[Material shown Boundary: Start]

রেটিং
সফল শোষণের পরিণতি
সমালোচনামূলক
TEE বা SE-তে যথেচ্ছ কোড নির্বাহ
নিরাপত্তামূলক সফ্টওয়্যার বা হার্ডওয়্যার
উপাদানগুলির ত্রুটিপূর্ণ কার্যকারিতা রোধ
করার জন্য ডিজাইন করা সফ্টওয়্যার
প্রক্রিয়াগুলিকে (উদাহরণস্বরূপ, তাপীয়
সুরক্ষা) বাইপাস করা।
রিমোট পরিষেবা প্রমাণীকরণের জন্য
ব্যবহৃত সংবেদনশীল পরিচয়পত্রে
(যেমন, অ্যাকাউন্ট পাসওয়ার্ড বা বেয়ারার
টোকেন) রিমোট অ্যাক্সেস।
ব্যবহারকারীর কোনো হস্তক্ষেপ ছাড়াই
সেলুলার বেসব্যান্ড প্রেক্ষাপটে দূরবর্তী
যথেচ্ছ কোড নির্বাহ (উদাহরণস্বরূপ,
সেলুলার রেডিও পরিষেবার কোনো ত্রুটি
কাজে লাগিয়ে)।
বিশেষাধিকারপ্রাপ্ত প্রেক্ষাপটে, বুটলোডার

[Material shown Boundary: End]
[Material shown Boundary: Start]

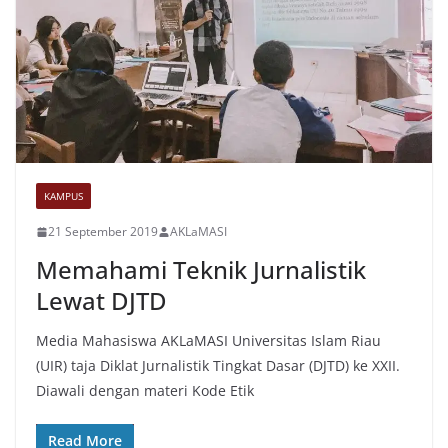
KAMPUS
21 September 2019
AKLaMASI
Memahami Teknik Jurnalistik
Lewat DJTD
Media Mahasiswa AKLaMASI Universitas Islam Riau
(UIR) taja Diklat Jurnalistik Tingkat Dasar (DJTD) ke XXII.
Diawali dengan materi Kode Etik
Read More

[Material shown Boundary: End]

-- Work request --
Using the listing, collect all lines in which the string "Jurnalistik" is found.

-- Exercise result --
Memahami Teknik Jurnalistik
(UIR) taja Diklat Jurnalistik Tingkat Dasar (DJTD) ke XXII.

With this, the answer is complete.